Reduce, Reuse, Recycle
Instead of using paper napkins, purchase some second-hand cloth napkins that you can wash and reuse. Though paper napkins are cheap, they are even cheaper when you don’t have to buy them at all! The same goes for paper towels, so invest in a reusable towel like a Sham-wow.
Power up with power strips
Unplug your appliances when they are not in use. It’s simple to do this with the microwave and blender, but what about entertainment setups? No one wants to climb behind them to unplug all that equipment every time they leave the house. A cheap and easy solution to this problem is a power strip: plug all cords into it and mount the power strip on the back of the entertainment center. Now all you have to do is hit one switch and you will lower your carbon footprint and electric bill all at once.
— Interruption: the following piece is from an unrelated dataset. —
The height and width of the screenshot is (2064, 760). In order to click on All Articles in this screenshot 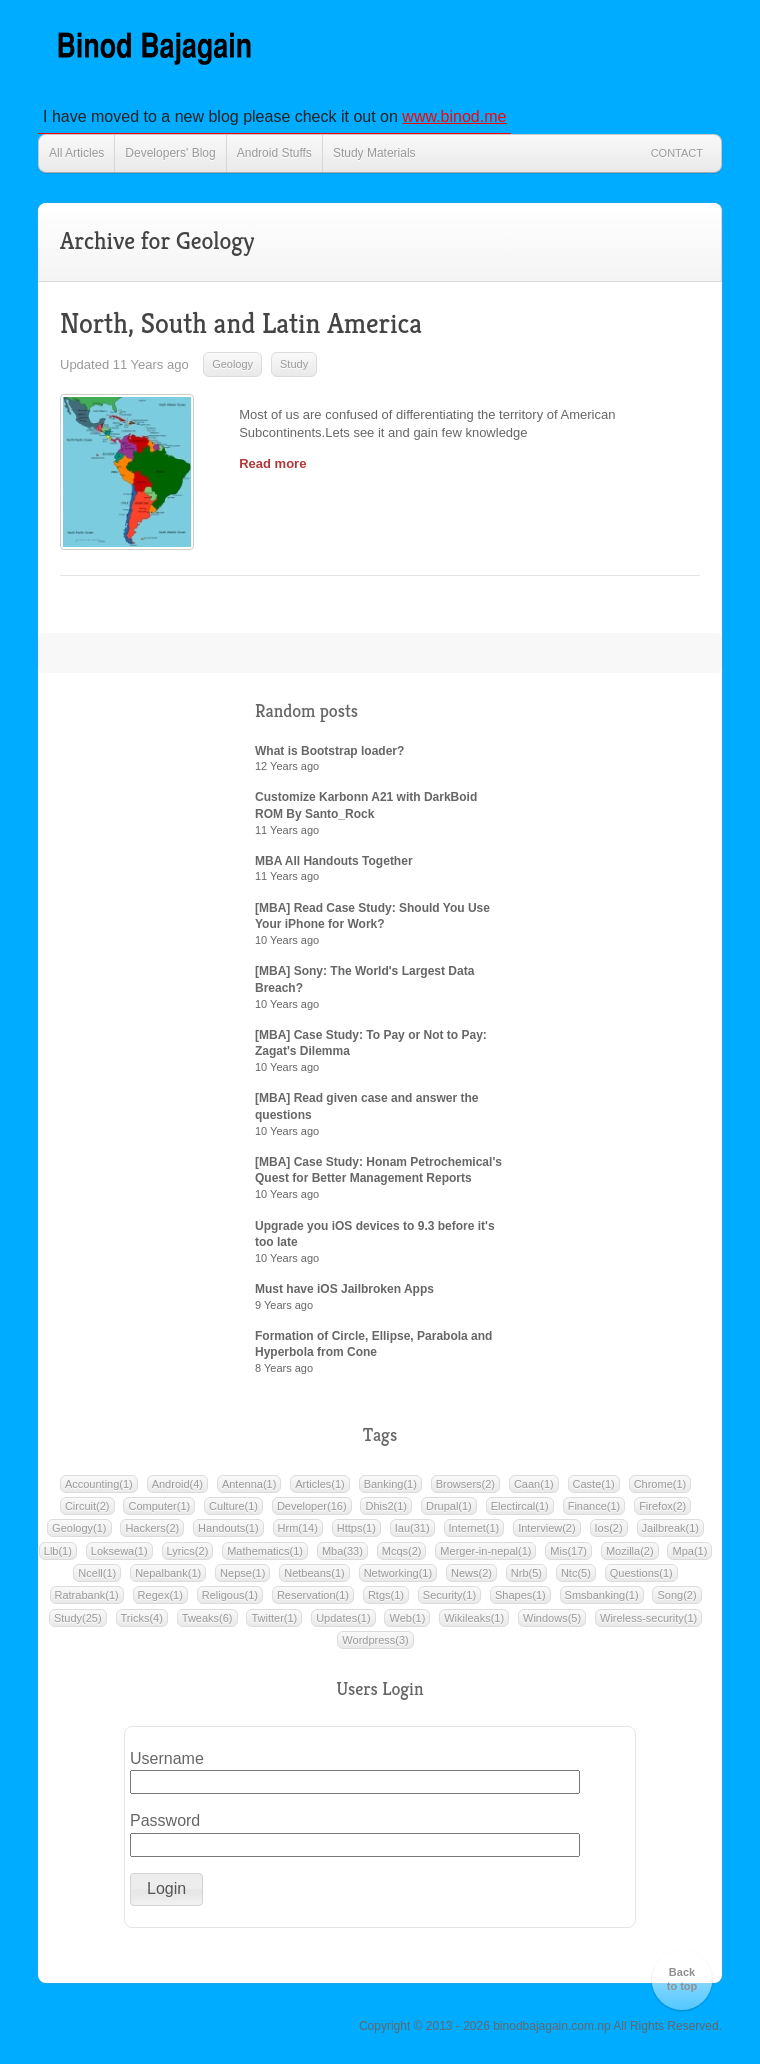, I will do `click(76, 153)`.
Baby it’s cold (hot) outside
On average, 50-70% of your energy budget is for the heating and cooling of your place. You can save anywhere from 1-3% on your electric bill for every degree you lower your thermostat in the winter, or for every degree you raise it in the summer! If you decide to make the change, slowly raise or lower the temperature—just a few degrees a week—so your body can adjust.
Tanks a lot
This is the simplest of all. Get a brick and put it in the toilet tank. That’s it! The brick displaces an amount of water equal to the area of the brick, so you end up saving that much water every time you flush!
Adapted from “Going Green Without Going Broke” by Diedra Holley.